I think there should always be a sliver of doubt - after all, certainty might conceivably be the result of delusion, as in those people who are certain they are Jesus Christ!

This is a somewhat abstract discussion, and probably not worth pursuing further :)

David
I think we part company here :). I am happy for your experience to amount to knowledge for yourself.
 
Doesn't this then make us ask at least two questions:

- Why aren't humans more integrated beings?

- Why is Psi dependent on integration?

It isn't just psi though, I mean veridical NDEs could be happening so often that life after death was taken as, if not fact, a definitive possibility as worthy of our attention as whatever it was that motivated the billions spent (wasted?) on the LHC.


Okay, let’s think a bit deeper. I see humans as fundamentally good people, which comes to light every time a community rallies around a disaster and helps out the affected; anywhere down the scale to holding a door open for the person entering behind or making another person’s day through a random act of kindness.

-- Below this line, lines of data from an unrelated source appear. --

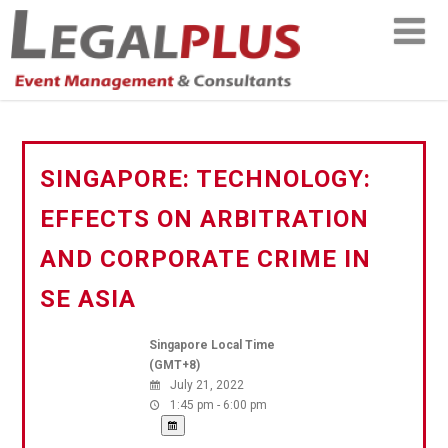
SINGAPORE: TECHNOLOGY:
EFFECTS ON ARBITRATION
AND CORPORATE CRIME IN
SE ASIA
Singapore Local Time
(GMT+8)
July 21, 2022
1:45 pm - 6:00 pm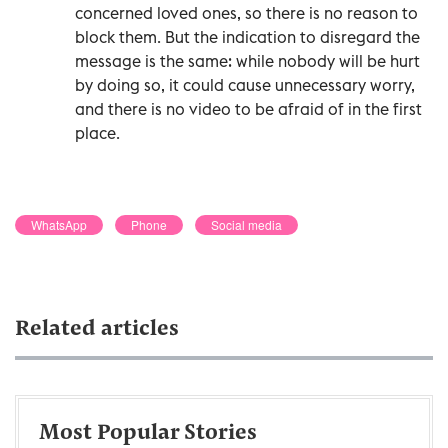
concerned loved ones, so there is no reason to
block them. But the indication to disregard the
message is the same: while nobody will be hurt
by doing so, it could cause unnecessary worry,
and there is no video to be afraid of in the first
place.
WhatsApp
Phone
Social media
Related articles
Most Popular Stories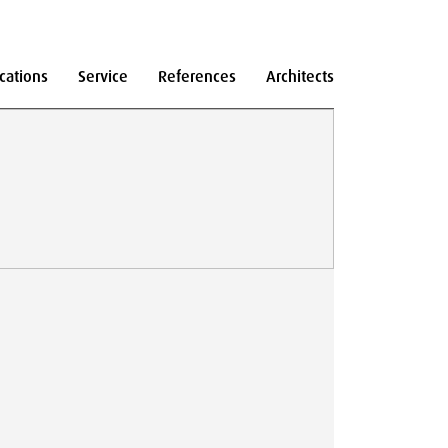
cations
Service
References
Architects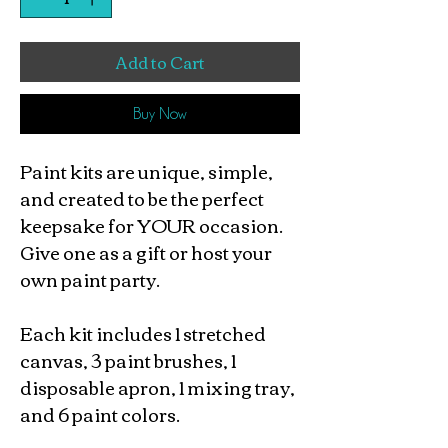
Add to Cart
Buy Now
Paint kits are unique, simple,
and created to be the perfect
keepsake for YOUR occasion.
Give one as a gift or host your
own paint party.
Each kit includes 1 stretched
canvas, 3 paint brushes, 1
disposable apron, 1 mixing tray,
and 6 paint colors.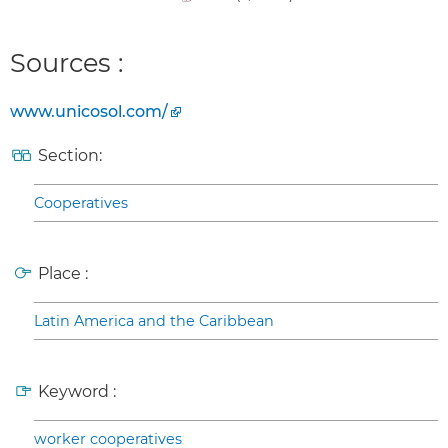
Sources :
www.unicosol.com/
Section:
Cooperatives
Place :
Latin America and the Caribbean
Keyword :
worker cooperatives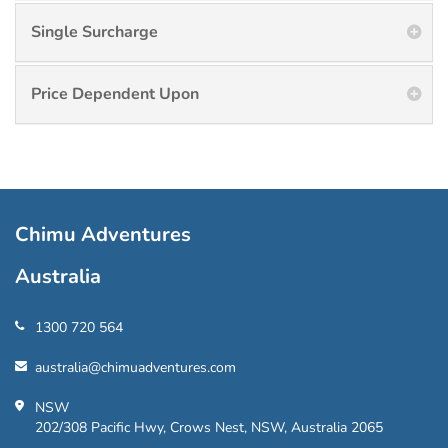
Single Surcharge
Price Dependent Upon
Chimu Adventures
Australia
1300 720 564
australia@chimuadventures.com
NSW
202/308 Pacific Hwy, Crows Nest, NSW, Australia 2065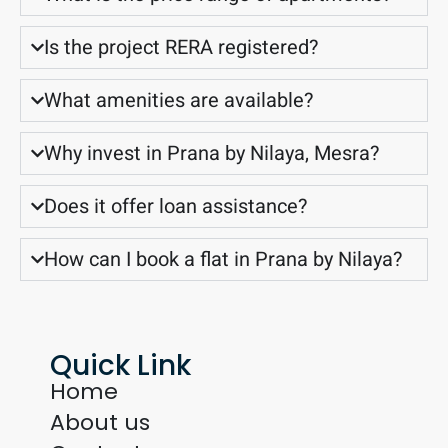
Is the project RERA registered?
What amenities are available?
Why invest in Prana by Nilaya, Mesra?
Does it offer loan assistance?
How can I book a flat in Prana by Nilaya?
Quick Link
Home
About us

However, in our everyday life when everyone goes about their day and there is no galvanizing event bringing us together, we live in our own small universes and very separate lives. If someone cuts us off in traffic, we are tempted to assume that this is done in spite and get upset.

When someone posts an opinion on this forum that does not go along with the status quo of the site, they get attacked, sometimes viciously, and if the person does not back down, they get banned. I have observed very few people genuinely interested in understanding another person’s point of view and how they may have formed a certain opinion or belief or even engage in real dialog.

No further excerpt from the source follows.